Ebenezer Chapel

The records of the Budleigh Salterton Baptist Church go back to 1843. In that year, a small group of Independents met in the town for worship, first with the Wesleyans, and then in a room of their own. Several baptisms were recorded almost immediately and the growth of the fellowship led to the building of the Ebenezer Chapel in Little Knowle.

Commenced in July 1844, it was completed within the year costing £204 -17s -10d – the debt being finally cleared in 1849 with help from the London Baptist Building Fund. A gallery was given by a well-wisher for the Sunday School established in 1848. Twenty years later a hall was built behind the Church with further additions including a vestry. Trust deeds dated 1844 show the land was purchased for £40 – ‘to build a chapel for the use of Protestant Dissenters of the denomination of Baptists’. Trustees included a Salterton schoolmaster, an Exmouth shipbuilder, a druggist, a preventative officer and two ‘Gentlemen’.
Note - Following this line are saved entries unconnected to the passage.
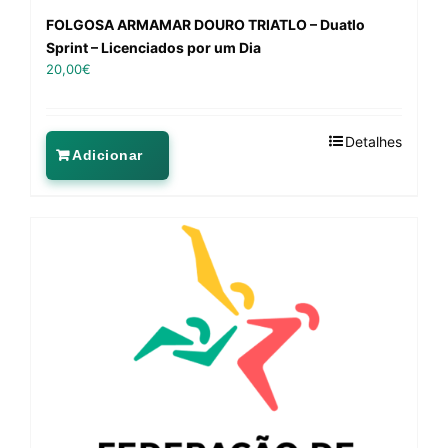
FOLGOSA ARMAMAR DOURO TRIATLO – Duatlo
Sprint – Licenciados por um Dia
20,00
€
Detalhes
Adicionar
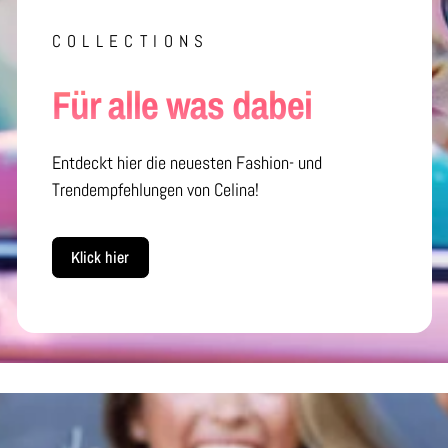
COLLECTIONS
Für alle was dabei
Entdeckt hier die neuesten Fashion- und
Trendempfehlungen von Celina!
Klick hier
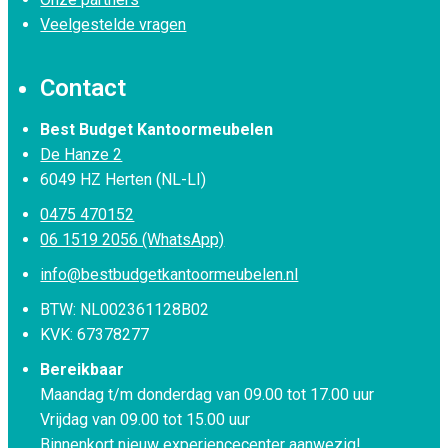
Veelgestelde vragen
Contact
Best Budget Kantoormeubelen
De Hanze 2
6049 HZ Herten (NL-LI)
0475 470152
06 1519 2056 (WhatsApp)
info@bestbudgetkantoormeubelen.nl
BTW: NL002361128B02
KVK: 67378277
Bereikbaar
Maandag t/m donderdag van 09.00 tot 17.00 uur
Vrijdag van 09.00 tot 15.00 uur
Binnenkort nieuw experiencecenter aanwezig!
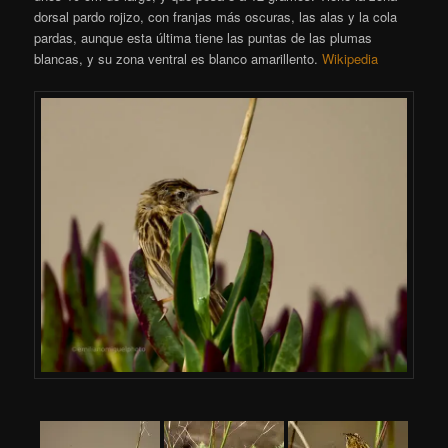
dorsal pardo rojizo, con franjas más oscuras, las alas y la cola
pardas, aunque esta última tiene las puntas de las plumas
blancas, y su zona ventral es blanco amarillento.
Wikipedia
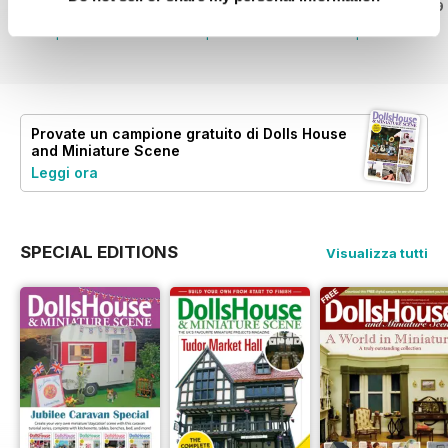
Acquista per
€6,99
Acquista per
€6,99
Acquista per
€6,99
Vista
|
Al carrello
Vista
|
Al carrello
Vista
|
Al carrello
Provate un
campione gratuito
di Dolls House
and Miniature Scene
Leggi ora
SPECIAL EDITIONS
Visualizza tutti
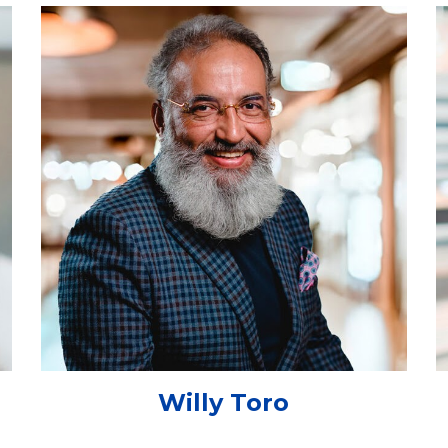
Willy Toro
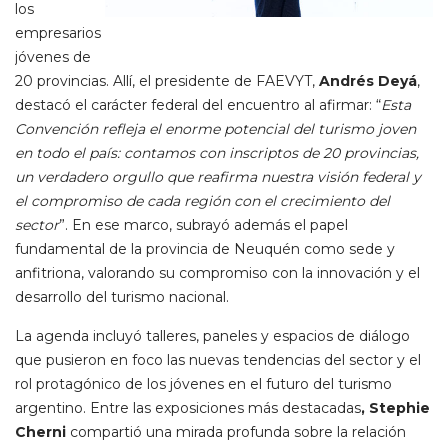
los
empresarios
jóvenes de
20 provincias. Allí, el presidente de FAEVYT,
Andrés Deyá
,
destacó el carácter federal del encuentro al afirmar: “
Esta
Convención refleja el enorme potencial del turismo joven
en todo el país: contamos con inscriptos de 20 provincias,
un verdadero orgullo que reafirma nuestra visión federal y
el compromiso de cada región con el crecimiento del
sector
”. En ese marco, subrayó además el papel
fundamental de la provincia de Neuquén como sede y
anfitriona, valorando su compromiso con la innovación y el
desarrollo del turismo nacional.
La agenda incluyó talleres, paneles y espacios de diálogo
que pusieron en foco las nuevas tendencias del sector y el
rol protagónico de los jóvenes en el futuro del turismo
argentino. Entre las exposiciones más destacadas
, Stephie
Cherni
compartió una mirada profunda sobre la relación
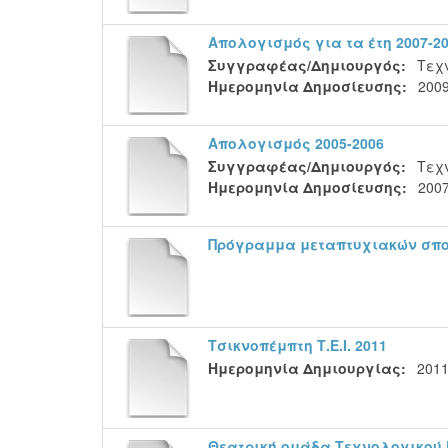
Απολογισμός για τα έτη 2007-2
Συγγραφέας/Δημιουργός:
Τεχν
Ημερομηνία Δημοσίευσης:
200
Απολογισμός 2005-2006
Συγγραφέας/Δημιουργός:
Τεχν
Ημερομηνία Δημοσίευσης:
200
Πρόγραμμα μεταπτυχιακών σπ
Τσικνοπέμπτη Τ.Ε.Ι. 2011
Ημερομηνία Δημιουργίας:
201
Θεατρική ομάδα Τεχνολογικού 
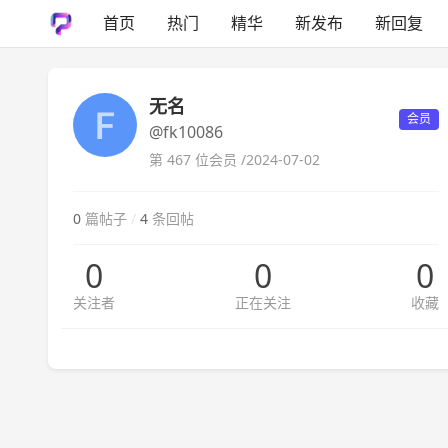
首页
热门
精华
新发布
新回复
无名
会员
@fk10086
第 467 位会员 /
2024-07-02
0
篇帖子
/
4
条回帖
0
0
0
关注者
正在关注
收藏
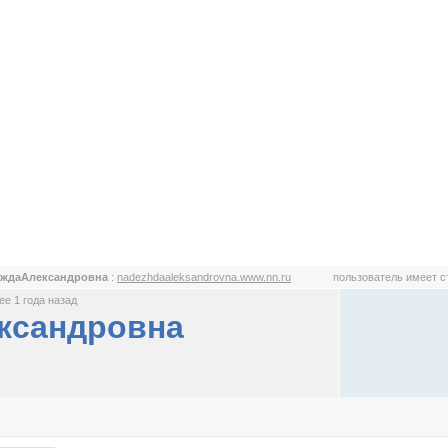
еждаАлександровна
:
nadezhdaaleksandrovna.www.nn.ru
пользователь имеет 
е 1 года назад
ксандровна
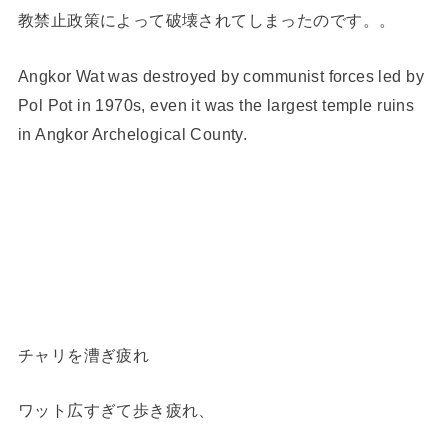
教禁止政策によって破壊されてしまったのです。。
Angkor Wat was destroyed by communist forces led by
Pol Pot in 1970s, even it was the largest temple ruins
in Angkor Archelogical County.
チャリを漕ぎ疲れ
ワット広すぎて歩き疲れ、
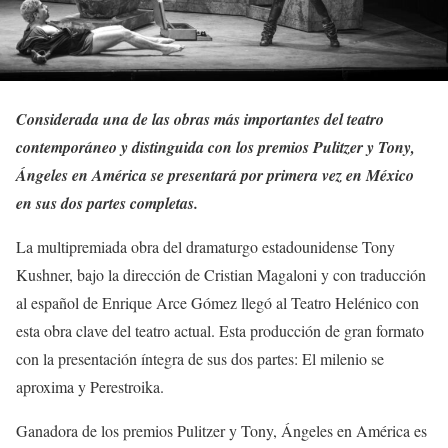
Considerada una de las obras más importantes del teatro
contemporáneo y distinguida con los premios Pulitzer y Tony,
Ángeles en América se presentará por primera vez en México
en sus dos partes completas.
La multipremiada obra del dramaturgo estadounidense Tony
Kushner, bajo la dirección de Cristian Magaloni y con traducción
al español de Enrique Arce Gómez llegó al Teatro Helénico con
esta obra clave del teatro actual. Esta producción de gran formato
con la presentación íntegra de sus dos partes: El milenio se
aproxima y Perestroika.
Ganadora de los premios Pulitzer y Tony, Ángeles en América es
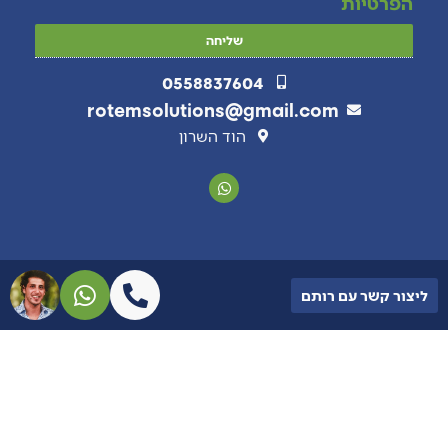
הפרטיות
שליחה
0558837604
rotemsolutions@gmail.com
הוד השרון
ליצור קשר עם רותם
Ebenezer ChapelThe Chapel was opened for services on December 5th 1844 and the Church Fellowship was constituted with 10 members three months later. The Revd. T. Collings was invited to become Pastor at an annual stipend of £30. In 1890 the Revd. J. E. Thomas came to the Church but before long left to form a daughter Baptist Church in Exmouth – a forerunner of the fellowship now meeting in Victoria Road. His successor at Ebenezer was boarded out with one of the members in lieu of salary and supported with gifts from members. By 1896 membership was 38 with 24 Sunday School scholars and 4 teachers. A pipe organ was purchased in 1897 for £70 and used for the next 24 years. One of the Ministers early in this century spent 7 days in Exeter Jail for refusing to pay the proportion of the Education Rate devoted to Church Schools so supporting the movement that led to the downfall of the Balfour government and the Liberal victory of 1906. The early days of the twentieth century were not easy for the Church but the members managed to maintain their financial independence.

The Sunday School restarted in 1936 having been closed since 1923. The Second World War period also had its difficulties. In 1950 the Church purchased 19 Clarence Road as the Manse. This did not prove altogether satisfactory and a plot of land was obtained for a new Manse to be built in Elmside. This was financed by generous giving from a number of sources including the proceeds of a lecture series donated by Stuart Hibberd who had retired from the BBC to the town. About this time the Society for the Preservation of Ancient Buildings declared the Church in Little Knowle “…the oldest Church building in the Town as a building of special historic interest”. By 1957 the membership had risen to 60.

Besides its strong links with the Baptist Church BibleDenomination the Church also has had strong missionary ties. These were enhanced by the ministry of the Revd. Ernest Madge (1975-82) who retired to the town after service in China and India and 17 years in London as Overseas Secretary of the Baptist Missionary Society. This strong link continues through the presence in the Church of Revd George Lee and his wife, Betsy, who served with BMS in Sri Lanka. The link is also maintained through our current link missionaries.

In June 1988 a new hall, kitchen, and toilets were erected at the rear of the site and the interior of the sanctuary was refurbished.

The Church remains in good heart, having recently called new Ministers, and as we look back with gratitude to God for all those who have so faithfully given and served over the years. We now look forward to the opportunities we are presented with as we seek to provide continued service to God in our town in partnership with the other Churches.